### Problem details
In the listing below, find every line containing "ribu" and copy it out.
═════ Input for this task ═════
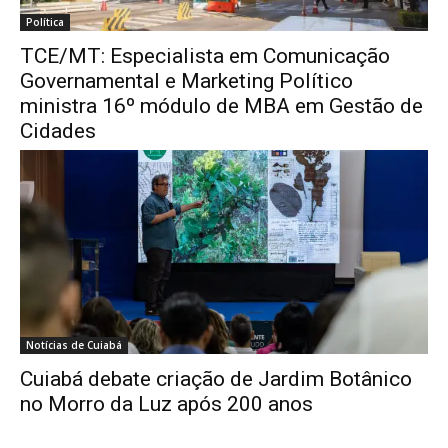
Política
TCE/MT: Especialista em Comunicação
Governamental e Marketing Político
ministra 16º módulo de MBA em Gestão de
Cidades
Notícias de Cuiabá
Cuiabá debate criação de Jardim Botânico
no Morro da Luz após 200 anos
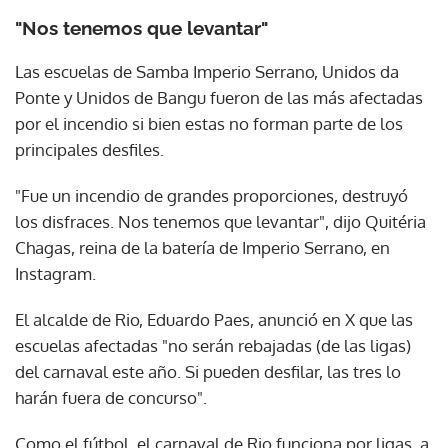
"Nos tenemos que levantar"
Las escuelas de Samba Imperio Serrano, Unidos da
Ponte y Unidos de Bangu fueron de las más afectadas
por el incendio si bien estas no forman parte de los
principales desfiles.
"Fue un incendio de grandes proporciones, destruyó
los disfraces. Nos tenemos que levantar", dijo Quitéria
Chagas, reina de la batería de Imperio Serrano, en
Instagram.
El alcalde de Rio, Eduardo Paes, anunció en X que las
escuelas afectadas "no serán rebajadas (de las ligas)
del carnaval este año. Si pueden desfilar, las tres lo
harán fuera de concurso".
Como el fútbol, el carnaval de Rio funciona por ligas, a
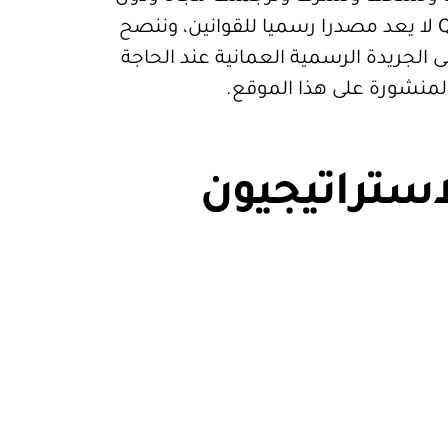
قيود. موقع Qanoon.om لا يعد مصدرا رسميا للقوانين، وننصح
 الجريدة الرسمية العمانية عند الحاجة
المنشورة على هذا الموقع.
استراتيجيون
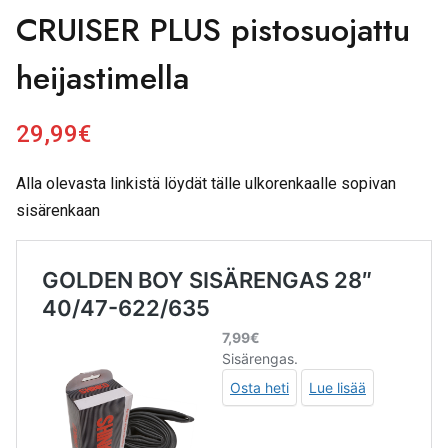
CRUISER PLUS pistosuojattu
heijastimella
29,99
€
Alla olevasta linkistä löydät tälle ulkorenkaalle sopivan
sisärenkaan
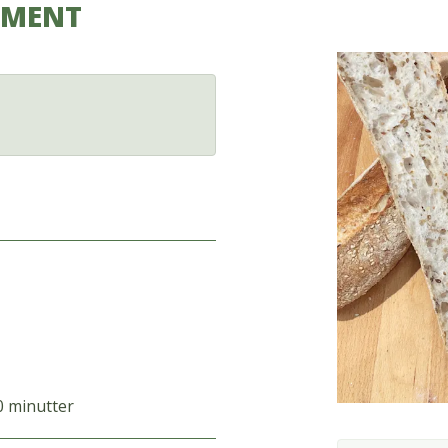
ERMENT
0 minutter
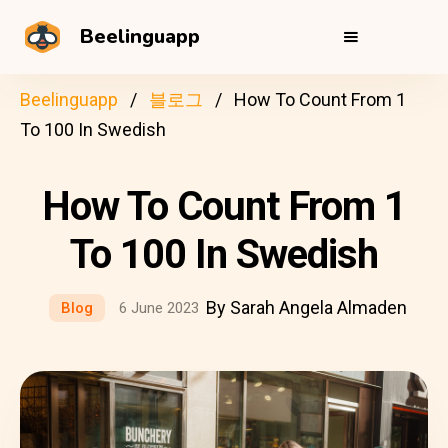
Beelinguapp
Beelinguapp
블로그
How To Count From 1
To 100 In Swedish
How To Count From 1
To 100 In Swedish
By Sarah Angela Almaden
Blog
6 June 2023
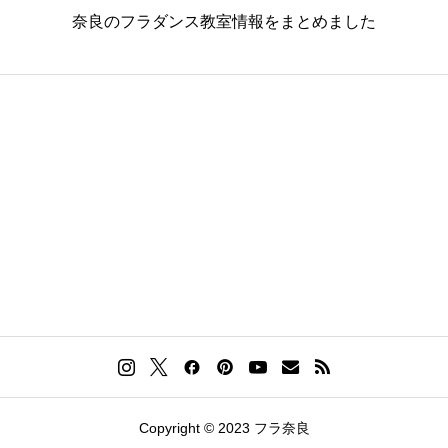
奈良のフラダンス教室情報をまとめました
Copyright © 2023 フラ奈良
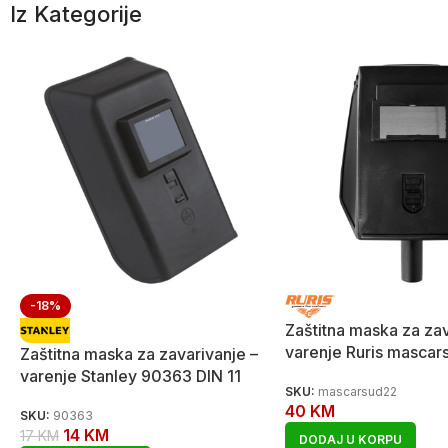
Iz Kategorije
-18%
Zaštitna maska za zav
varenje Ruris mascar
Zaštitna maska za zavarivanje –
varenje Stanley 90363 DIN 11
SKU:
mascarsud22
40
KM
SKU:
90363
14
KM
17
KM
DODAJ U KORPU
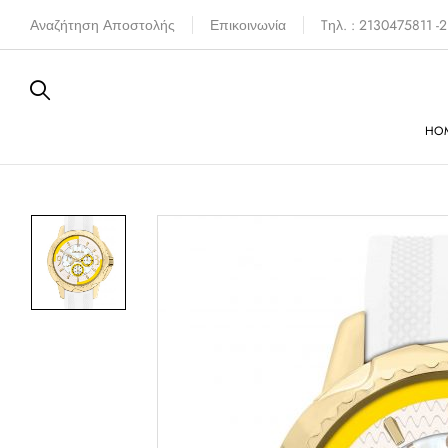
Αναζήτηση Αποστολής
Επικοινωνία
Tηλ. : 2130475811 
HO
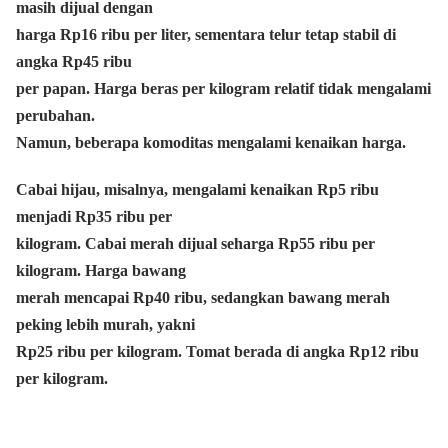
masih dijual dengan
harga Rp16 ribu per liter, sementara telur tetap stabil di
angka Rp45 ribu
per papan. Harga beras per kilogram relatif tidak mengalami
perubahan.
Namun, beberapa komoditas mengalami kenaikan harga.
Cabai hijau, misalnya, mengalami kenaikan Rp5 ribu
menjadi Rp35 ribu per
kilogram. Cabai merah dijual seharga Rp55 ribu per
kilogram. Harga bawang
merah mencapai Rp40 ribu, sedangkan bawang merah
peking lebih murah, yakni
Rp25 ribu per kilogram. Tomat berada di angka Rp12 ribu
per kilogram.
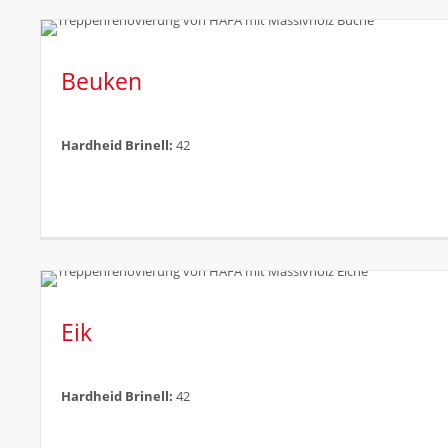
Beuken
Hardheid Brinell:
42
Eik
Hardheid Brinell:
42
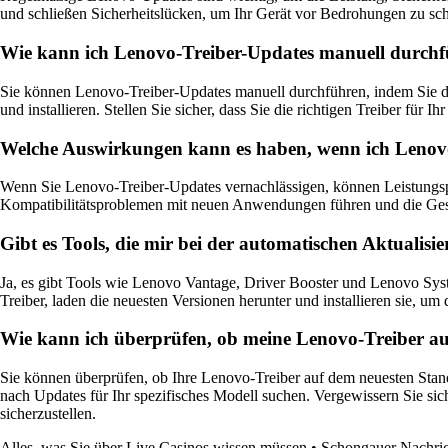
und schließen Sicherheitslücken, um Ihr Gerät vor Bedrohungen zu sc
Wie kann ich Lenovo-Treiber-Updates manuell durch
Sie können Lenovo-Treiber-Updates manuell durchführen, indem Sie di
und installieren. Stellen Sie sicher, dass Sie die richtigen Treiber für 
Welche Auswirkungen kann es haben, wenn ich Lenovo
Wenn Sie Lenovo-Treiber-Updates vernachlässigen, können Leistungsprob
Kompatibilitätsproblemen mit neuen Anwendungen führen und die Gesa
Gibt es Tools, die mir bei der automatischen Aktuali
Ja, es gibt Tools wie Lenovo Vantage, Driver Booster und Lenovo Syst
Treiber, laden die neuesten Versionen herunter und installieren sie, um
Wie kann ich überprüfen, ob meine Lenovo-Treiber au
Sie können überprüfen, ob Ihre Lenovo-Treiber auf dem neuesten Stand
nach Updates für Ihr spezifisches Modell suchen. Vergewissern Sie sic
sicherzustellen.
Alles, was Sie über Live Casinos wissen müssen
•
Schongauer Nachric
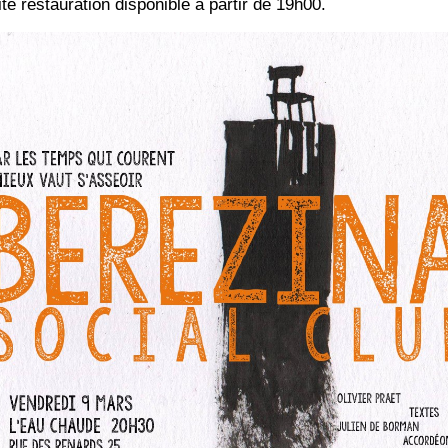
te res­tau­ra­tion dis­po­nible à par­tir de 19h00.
═════
### Task result
harga Rp16 ribu per liter, sementara telur tetap stabil di
angka Rp45 ribu
Cabai hijau, misalnya, mengalami kenaikan Rp5 ribu
menjadi Rp35 ribu per
kilogram. Cabai merah dijual seharga Rp55 ribu per
merah mencapai Rp40 ribu, sedangkan bawang merah
Rp25 ribu per kilogram. Tomat berada di angka Rp12 ribu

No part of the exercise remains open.